Ainsi pour la dérivation –e, Ka (1981 : 38) indique que ce suffixe “joue un rôle syntaxique ; il implique […] la présence d'un objet sur lequel porte le procès ou l'état exprimé par le radical. Le rapport entre le prédicat et l'objet peut être de type instrumental (au sens large) ou locatif”. Cette première fonction repérée par tous les auteurs est mise à part chez Church (1981) qui la dénomme marque de circonstanciel et correspond à –e 5 , dans son ouvrage sur le Système verbal du wolof. Ces descriptions laissent supposer que cette dérivation permet d'augmenter la valence du prédicat. Cependant, Ka et Diallo sous la même dénomination notent que –e peut dans certains cas être utilisé lorsque l'objet est implicite “si il (l'objet) est évident ou indéterminé, il n'est pas nécessaire de l'exprimer.” (Ka, 1981 : 38). Ainsi, aucune dissociation entre des effets d'augmentation et de réduction n'est effectuée.

Cette dernière fonction est reprise par Church sous une dénomination différente. Le suffixe –e 3 généralisant“est employé lorsqu'on laisse sous-entendu l'objet direct d'un thème transitif et l'objet indirect d'un thème bi-transitif.” (Church, 1981 : 272-3).

Church est le seul à encore diviser le suffixe –e, il propose un suffixe –e 2 transitivant qui est désigné comme restreint aux verbes d'action intransitifs (1981 : 271) et le suffixe –e 4 relationnel qui exprime la rencontre (1981 : 297).

Une fois effectuées de telles dissociations avec tous les suffixes de voix nous parvenons aux regroupements suivants.

Suffixe(s) type de voix effet sur la valence
–e, –al, –lu –le, –loo causatif ajoute un argument qui prend la fonction de SUJET
–le 'possessif' ajoute un argument qui prend la fonction de SUJET
–aale, –andoo, –ante, –e, –oo co-participation ajoute un argument qui prend la fonction de SUJET
–e antipassif diminue d'un OBJET
–u moyen diminue d'un OBJET et complexifie le sémantisme du sujet
–al, –e applicatif ajoute un argument qui prend la fonction d'OBJET

Comme on peut le voir dans le tableau 20 notre façon de procéder est de regrouper les suffixes qui effectuent d'un point de vue syntaxique un même type de modification et d'observer par la suite quelle(s) distinction(s) sémantique(s) ces formes ont entre elles.

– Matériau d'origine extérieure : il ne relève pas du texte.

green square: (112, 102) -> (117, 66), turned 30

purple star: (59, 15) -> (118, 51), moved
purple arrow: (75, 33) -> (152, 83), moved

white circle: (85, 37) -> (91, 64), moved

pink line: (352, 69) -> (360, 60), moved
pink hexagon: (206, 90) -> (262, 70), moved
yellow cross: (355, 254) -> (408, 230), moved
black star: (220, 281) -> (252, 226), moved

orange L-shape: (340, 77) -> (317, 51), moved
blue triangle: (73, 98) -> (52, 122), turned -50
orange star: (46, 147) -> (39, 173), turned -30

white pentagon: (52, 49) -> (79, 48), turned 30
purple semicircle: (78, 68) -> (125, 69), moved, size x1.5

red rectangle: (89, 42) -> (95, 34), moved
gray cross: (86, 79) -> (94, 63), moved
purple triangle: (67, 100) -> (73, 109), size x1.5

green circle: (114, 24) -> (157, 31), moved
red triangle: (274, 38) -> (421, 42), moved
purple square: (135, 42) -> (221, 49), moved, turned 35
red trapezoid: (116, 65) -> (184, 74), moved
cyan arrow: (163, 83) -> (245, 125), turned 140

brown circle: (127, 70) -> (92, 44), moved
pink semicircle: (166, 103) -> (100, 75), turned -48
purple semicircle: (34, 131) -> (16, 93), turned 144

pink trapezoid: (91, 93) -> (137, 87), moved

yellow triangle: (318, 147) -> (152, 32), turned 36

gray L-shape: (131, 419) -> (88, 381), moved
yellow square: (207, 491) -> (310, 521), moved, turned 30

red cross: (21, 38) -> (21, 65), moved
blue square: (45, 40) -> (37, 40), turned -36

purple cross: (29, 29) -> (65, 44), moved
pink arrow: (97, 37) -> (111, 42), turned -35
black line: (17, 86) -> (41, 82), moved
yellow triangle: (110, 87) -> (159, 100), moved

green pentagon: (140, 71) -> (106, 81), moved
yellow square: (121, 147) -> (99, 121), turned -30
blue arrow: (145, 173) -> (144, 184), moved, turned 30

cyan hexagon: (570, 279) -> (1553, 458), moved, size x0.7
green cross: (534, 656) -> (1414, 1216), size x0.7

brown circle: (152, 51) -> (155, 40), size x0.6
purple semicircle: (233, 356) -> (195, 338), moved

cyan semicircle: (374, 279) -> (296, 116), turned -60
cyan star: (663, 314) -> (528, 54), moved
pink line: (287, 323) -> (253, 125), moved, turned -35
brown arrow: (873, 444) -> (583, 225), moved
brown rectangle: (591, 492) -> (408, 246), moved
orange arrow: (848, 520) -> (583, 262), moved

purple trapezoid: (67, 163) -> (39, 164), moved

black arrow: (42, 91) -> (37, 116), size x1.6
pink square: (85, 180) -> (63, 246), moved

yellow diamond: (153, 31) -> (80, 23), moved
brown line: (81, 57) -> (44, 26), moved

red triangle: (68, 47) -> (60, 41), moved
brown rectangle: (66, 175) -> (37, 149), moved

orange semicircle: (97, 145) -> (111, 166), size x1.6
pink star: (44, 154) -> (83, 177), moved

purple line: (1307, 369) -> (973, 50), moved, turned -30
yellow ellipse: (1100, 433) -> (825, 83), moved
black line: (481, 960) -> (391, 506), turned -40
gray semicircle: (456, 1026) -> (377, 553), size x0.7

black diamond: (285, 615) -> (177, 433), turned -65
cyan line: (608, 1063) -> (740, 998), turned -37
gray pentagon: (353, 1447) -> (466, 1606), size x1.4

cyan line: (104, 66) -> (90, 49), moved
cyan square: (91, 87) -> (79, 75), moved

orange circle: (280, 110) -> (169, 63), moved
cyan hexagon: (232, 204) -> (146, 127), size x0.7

Avec cette présentation des suffixes de dérivation du wolof, s'achève la partie I. Dans cette partie, nous avons donné les éléments nécessaires à l'étude des voix en wolof. De ce fait, le chapitre 1 propose une grammaire wolof succinte qui rappelle les particularités de marquage des sujets, des objets et des obliques dans les propositions. Nous y avons également inclus quelques points grammaticaux, moins nécessaires, que l'étude des données nous a conduite à remarquer. Dans ce chapitre, nous avons également apporté des informations plus générales sur la langue, son contexte historique et social, sa parenté avec d'autres langues africaines.

Dans le chapitre 2, nous avons indiqué les cadres théoriques qui nous ont servi de base dans l'appréhension de différentes notions essentielles à l'étude des voix. Nous avons alors défini l'utilisation ultérieure des notions telles que valence et transitivité, et bien évidemment notre position quant au terme de voix. Une fois ce cadrage théorique posé, nous avons distingué différentes classes verbales selon les notions de valence syntaxique et valence sémantique et avons finalement présenté les suffixes de dérivation verbale qui seront traités tout au long de la partie II.